───── MATERIAL FOR THIS TASK ─────
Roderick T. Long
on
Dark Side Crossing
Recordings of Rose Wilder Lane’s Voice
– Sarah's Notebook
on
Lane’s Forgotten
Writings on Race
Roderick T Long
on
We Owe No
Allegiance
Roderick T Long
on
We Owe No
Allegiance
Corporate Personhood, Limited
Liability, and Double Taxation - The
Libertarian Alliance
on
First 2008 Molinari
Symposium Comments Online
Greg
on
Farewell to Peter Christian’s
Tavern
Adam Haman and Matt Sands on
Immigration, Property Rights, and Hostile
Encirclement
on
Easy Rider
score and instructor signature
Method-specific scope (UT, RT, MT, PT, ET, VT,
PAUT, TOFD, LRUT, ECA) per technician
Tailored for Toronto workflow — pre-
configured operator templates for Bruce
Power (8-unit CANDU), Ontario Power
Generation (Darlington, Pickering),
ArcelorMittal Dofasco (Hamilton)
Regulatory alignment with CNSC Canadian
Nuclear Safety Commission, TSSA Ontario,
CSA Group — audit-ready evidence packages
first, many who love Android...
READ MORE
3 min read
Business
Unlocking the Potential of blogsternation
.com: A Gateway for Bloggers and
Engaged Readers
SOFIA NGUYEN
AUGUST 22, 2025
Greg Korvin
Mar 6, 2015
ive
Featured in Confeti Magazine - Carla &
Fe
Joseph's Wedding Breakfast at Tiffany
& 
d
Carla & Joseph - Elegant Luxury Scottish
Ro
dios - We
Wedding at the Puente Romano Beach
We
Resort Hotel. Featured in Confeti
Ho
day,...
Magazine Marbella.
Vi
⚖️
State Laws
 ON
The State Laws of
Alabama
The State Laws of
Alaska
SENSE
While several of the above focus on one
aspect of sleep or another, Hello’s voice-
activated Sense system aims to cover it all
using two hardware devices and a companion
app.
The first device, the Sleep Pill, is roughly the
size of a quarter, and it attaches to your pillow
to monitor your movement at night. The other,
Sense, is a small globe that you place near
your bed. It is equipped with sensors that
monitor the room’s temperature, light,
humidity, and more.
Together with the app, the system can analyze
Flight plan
─────
───── MATERIAL FOR THIS TASK ─────
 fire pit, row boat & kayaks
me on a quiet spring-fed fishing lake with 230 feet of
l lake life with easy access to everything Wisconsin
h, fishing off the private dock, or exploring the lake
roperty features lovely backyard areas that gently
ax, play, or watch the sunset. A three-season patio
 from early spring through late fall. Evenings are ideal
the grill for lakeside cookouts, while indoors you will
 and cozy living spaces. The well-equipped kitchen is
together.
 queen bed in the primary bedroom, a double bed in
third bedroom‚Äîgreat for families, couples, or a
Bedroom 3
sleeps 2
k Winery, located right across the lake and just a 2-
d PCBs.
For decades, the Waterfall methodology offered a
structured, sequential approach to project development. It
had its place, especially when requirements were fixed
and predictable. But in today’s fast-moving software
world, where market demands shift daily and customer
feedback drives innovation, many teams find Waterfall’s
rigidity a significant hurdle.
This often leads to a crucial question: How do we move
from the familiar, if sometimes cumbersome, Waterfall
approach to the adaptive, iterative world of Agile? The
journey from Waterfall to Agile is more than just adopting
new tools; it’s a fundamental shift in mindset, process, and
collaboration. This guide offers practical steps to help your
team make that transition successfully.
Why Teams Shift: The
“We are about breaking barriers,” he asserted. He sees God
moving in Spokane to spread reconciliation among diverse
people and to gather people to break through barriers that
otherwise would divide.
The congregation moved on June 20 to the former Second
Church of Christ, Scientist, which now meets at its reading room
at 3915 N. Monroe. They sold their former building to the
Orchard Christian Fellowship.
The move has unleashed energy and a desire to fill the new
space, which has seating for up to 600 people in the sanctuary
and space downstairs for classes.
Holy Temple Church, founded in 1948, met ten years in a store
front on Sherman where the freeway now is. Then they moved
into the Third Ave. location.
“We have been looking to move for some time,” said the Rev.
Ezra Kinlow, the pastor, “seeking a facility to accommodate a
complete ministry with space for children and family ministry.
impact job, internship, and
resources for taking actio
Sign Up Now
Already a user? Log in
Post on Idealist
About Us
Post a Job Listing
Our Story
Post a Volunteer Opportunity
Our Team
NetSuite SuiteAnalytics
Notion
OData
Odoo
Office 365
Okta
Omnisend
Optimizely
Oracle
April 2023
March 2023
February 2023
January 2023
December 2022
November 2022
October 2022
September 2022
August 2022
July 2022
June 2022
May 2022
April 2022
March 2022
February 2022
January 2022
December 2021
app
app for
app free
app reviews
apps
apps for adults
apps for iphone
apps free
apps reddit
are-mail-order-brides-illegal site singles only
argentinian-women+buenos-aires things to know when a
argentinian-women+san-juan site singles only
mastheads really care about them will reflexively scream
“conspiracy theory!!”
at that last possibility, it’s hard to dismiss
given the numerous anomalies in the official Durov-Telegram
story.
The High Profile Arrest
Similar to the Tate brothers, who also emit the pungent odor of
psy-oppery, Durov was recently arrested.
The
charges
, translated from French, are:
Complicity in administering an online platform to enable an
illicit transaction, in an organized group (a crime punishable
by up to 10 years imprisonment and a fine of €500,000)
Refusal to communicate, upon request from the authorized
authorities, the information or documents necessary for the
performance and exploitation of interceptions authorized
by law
─────
*WHAT YOU ARE ASKED TO DO*. Where does "equipped" appear in the records above? Copy every line that has it.

*WRITTEN RESPONSE*.
your bed. It is equipped with sensors that
 and cozy living spaces. The well-equipped kitchen is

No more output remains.